NAPLES, FLA. – Spot-check hemoglobin testing can provide immediate and accurate hemoglobin measurements in trauma patients without removing a drop of blood, a prospective cohort study shows.
"The noninvasive hemoglobin monitor, I think, will change the way we practice," Dr. Bellal Joseph said at the annual scientific assembly of the Eastern Association for the Surgery of Trauma.
Continuous, noninvasive hemoglobin (Hgb) devices have been around for years, but studies showed poor correlation with invasive Hgb blood draws in trauma patients. Advances in technology, including more sensitive sensors and a wider range of sensor sizes, allow new spot-check devices to more accurately measure a broader range of patients with a wider range of finger diameters.
Dr. Joseph, a trauma and critical care surgeon at the University of Arizona Medical Center, Tucson, and his colleagues simultaneously obtained invasive and spot-check Hgb measurements in a prospective cohort of 525 trauma patients. Spot-check Hgb was measured three times upon presentation to the Level 1 trauma center using the Pronto-7 pulse CO-oximeter device and correlated with each invasive Hgb measurement.
According to the analysis, the success rate for spot-check Hgb testing was 86% in the mostly male cohort (74%), with a mean Injury Severity Score of 20, and average age of 41 years.
The mean hemoglobin for the 450 invasive Hgb measurements was 11.5 g/dL and 11.4 g/dL for the 1,350 Pronto-7 spot-checks, Dr. Joseph said.
Sensitivity for the spot-check device was 96%, specificity 44%, positive predictive value 73%, and negative predictive value 88% in patients with a hemoglobin above and below 8 g/dL. In all, 38% of patients had a hemoglobin level of less than 8 g/dL.
A Bland-Altman plot showed that 98.7% of readings were within two standard deviations. Spearman’s rank correlation coefficient revealed spot-check Hgb had a strong correlation with invasive Hgb testing (R2 = 0.77; R = 0.86), Dr. Joseph said.

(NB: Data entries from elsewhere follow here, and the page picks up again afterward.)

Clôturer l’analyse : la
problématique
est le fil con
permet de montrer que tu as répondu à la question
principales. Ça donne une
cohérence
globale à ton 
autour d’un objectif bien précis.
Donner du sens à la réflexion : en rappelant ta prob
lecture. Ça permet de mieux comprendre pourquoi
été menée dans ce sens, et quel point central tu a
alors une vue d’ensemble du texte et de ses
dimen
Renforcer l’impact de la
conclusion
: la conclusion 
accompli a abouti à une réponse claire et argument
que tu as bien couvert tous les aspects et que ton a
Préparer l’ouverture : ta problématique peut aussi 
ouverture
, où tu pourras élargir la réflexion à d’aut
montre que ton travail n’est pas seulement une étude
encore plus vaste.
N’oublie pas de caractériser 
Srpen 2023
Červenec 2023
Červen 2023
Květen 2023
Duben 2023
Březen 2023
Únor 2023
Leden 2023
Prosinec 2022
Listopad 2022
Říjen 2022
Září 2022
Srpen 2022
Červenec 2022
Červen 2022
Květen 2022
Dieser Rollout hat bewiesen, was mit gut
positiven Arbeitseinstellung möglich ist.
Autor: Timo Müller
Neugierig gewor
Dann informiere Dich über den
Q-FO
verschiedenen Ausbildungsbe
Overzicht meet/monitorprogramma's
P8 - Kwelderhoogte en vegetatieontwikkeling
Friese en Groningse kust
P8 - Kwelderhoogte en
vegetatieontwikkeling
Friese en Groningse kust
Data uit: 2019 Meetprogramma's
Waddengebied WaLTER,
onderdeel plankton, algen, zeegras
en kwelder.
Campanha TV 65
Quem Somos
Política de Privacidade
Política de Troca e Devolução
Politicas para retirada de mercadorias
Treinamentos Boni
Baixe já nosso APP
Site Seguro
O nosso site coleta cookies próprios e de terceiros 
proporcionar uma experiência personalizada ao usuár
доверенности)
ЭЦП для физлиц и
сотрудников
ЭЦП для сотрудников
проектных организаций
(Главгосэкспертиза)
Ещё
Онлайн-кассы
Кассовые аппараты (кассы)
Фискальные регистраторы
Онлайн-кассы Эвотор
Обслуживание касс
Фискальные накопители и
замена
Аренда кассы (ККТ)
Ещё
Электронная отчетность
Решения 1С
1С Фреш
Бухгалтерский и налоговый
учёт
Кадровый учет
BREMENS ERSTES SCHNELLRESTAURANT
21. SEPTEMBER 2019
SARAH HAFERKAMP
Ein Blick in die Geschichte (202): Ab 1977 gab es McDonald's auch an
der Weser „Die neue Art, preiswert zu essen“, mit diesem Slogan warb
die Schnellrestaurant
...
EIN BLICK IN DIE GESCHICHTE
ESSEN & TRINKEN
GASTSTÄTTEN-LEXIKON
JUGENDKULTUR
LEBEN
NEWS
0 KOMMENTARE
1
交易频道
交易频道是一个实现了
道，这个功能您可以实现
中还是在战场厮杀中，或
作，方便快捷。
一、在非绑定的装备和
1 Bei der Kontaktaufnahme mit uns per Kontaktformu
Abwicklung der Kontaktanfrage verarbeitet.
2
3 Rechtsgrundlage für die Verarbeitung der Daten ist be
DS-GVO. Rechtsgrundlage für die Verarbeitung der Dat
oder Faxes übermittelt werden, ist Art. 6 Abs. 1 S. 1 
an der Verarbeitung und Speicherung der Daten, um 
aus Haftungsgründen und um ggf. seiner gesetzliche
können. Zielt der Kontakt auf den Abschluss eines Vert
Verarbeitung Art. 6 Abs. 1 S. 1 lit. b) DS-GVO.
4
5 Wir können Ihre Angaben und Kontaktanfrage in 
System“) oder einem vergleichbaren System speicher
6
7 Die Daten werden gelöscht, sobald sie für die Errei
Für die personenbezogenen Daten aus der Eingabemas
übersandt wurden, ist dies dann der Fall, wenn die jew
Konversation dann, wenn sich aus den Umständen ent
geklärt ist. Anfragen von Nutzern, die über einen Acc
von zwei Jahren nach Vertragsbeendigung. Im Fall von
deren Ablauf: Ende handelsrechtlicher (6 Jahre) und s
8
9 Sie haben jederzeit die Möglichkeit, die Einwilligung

"This device is a lot better than the continuous one we used to have, which they use in the operating room a lot," he said during the poster presentation. "We’re currently looking at it in patients who have blunt spleen or blunt liver injuries. Instead of ordering q6 hour, invasive hemoglobins, we’re just putting the monitor on and seeing if we can make clinical decisions based on that."
The palm-sized Pronto-7 spot-check device also has a perfusion index to help identify patients with early shock, but this has yet to be studied or integrated into practice.
"The one concern that I still have with this device is that 14% of our patients didn’t pick up a hemoglobin, and why is that?" Dr. Joseph said. Fashion may be, in part, to blame, with readings more likely to fail in patients with nail polish on, he added.
The next phase of the study will include implementation of the spot-check device on the floors and in the ICU with the nursing staff and direct uploading of results into patient charts. A time-savings analysis also will be done.
Dr. Joseph and his coauthors reported having no financial disclosures or study support.